Frank White is accused of shooting Rachel Silva and her son last year in Oceanside

Court watchers have been wondering for weeks if the wife of an off-duty officer who shot a woman and her young son in Oceanside during an apparent road rage incident would take the stand at his trial.

Frank White, 29, faces several weapons charges in connection to an incident in which Rachel Silva and her son were shot on March 15, 2008, in a parking lot in Oceanside.

On Tuesday, White's wife, Jacquellyn, began testifying.

"You see that car coming back at the same time that you know your husband is preparing to get out of the car because you've just told him, 'You're in park. You can get out now.' What did you think was going to happen?" her husband's attorney asked White as she quietly wept.

"I thought they were going to kill him, that he was going to be squished between the door and the car," White told the court.

White said she was very frightened during the incident.

"Just not knowing who was in that car ... I mean, we don't live in the greatest neighborhood and stuff like that, but it was just very scary," White testified. "It was terrifying, and to think that somebody would want to hurt us? I've just never been in a situation like that, and it was very, very scary and terrifying. And they wouldn't leave us alone, and it seemed like they were back there forever"

"How did it make you feel when your husband told you to call the police?" the off-duty officer's attorney asked White.

"I think just as an officer's wife it's not anything you want to experience, because he is the police, and I know that if he needed other officers there that it's not a good situation," White said. "It was very scary."

The defense played a tape of the call she made to 911 on the day of the shooting. On the tape, she can be heard saying that the cars were so close together that you couldn't even open the door.

White told the police dispatcher that her husband was an off-duty officer dressed in street clothes with his gun drawn. She told the court that she had no recollection of him actually drawing the gun and that she didn't see what he did once it was drawn.
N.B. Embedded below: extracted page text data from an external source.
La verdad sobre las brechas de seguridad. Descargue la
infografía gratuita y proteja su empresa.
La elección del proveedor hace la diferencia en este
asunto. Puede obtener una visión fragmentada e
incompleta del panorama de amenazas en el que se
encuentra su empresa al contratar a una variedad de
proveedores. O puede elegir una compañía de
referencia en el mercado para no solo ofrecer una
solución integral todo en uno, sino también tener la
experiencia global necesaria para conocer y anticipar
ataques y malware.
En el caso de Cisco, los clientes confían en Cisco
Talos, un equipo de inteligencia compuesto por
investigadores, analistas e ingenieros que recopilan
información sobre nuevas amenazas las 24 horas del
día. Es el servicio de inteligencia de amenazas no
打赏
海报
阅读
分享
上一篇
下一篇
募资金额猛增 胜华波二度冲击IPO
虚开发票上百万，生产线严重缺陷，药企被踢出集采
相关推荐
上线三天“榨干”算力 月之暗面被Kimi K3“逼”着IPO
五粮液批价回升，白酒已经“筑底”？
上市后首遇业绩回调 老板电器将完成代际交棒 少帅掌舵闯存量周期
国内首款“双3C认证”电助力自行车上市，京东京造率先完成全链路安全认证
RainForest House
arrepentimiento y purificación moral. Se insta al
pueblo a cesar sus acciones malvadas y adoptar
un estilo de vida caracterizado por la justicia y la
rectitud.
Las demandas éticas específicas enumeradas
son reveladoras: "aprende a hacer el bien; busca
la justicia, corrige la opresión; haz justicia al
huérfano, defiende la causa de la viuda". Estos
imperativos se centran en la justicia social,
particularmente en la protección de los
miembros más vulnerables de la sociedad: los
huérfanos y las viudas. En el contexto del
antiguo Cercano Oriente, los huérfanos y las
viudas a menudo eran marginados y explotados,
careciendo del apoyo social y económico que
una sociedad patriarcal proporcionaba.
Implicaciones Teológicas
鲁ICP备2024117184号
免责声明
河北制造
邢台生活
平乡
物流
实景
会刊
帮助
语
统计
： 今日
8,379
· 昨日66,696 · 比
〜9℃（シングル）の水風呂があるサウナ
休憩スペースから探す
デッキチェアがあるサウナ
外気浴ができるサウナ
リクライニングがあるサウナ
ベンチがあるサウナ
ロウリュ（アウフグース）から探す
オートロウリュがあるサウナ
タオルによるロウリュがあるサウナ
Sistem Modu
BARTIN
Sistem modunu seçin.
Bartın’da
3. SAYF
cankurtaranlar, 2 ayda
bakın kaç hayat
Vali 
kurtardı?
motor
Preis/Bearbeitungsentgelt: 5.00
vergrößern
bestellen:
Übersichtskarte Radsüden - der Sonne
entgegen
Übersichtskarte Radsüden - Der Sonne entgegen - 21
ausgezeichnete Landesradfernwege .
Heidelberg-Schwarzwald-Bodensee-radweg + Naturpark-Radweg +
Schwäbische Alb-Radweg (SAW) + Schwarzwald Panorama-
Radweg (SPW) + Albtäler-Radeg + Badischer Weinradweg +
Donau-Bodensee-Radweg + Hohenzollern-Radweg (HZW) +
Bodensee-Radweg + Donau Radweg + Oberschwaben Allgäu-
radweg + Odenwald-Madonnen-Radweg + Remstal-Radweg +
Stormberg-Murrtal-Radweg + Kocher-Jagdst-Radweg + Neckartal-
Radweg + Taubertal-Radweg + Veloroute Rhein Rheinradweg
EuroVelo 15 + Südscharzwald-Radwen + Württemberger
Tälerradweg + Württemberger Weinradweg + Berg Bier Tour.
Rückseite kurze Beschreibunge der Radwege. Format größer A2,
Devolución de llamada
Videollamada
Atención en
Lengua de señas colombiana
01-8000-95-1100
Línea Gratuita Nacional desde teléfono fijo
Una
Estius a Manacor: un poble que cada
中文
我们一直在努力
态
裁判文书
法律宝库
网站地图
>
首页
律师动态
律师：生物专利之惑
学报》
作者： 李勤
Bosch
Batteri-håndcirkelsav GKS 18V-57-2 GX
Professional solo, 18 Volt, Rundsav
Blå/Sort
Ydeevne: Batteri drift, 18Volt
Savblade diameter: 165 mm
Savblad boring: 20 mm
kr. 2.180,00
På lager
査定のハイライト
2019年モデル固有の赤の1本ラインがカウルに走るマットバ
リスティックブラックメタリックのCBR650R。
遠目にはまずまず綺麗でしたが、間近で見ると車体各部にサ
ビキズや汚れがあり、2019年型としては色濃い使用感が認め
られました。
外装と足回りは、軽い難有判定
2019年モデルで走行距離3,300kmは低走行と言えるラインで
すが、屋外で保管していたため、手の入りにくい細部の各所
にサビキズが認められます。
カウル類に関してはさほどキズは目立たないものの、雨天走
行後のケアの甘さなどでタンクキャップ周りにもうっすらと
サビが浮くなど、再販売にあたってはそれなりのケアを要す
She said that she struggled both then and now trying to remember details about what happened.

"I was still scared because she was revving her engine really loud, and I thought she was going to come after him -- Franklin," White told the court. "I was scared for my own safety, too. I believed they were going to kill us. Didn't know what they were going to do next -- I was terrified."

White described for the court what she remembered about Silva that day.

"She was screaming, screaming, and I couldn't make out what she was saying," White said. "She was enraged the entire time."

White said that she didn't see Silva's son in the car and that she learned about the child when Frank told her about him. White's attorney asked her how many times she looked into the area the boy was sitting in insde the car, and White said she looked three times and just saw the driver and no one else.

Asked if White had done anything illegal, she said she didn't think so.

"I did ask to call my POA [police officers association representative] ... before I answered the Oceanside police officers' questions," White testified. "Just for moral support and to ask for info about being involved in an off-duty officer shooting. I had heard them on the radio but had never actually been involved and wanted to speak with a rep."

Prosecutors do not dispute Silva was the aggressor, reported the North County Times, that she following White and threatening to ram his car after a perceived driving slight. Frank White testified earlier that Silva was screaming, honking, screeching her tires as she followed him in a strange pursuit through the Lowe's parking lot in Oceanside on Old Grove Road, just south of state Route 76.

White faces up to nine years in prison if he is convicted.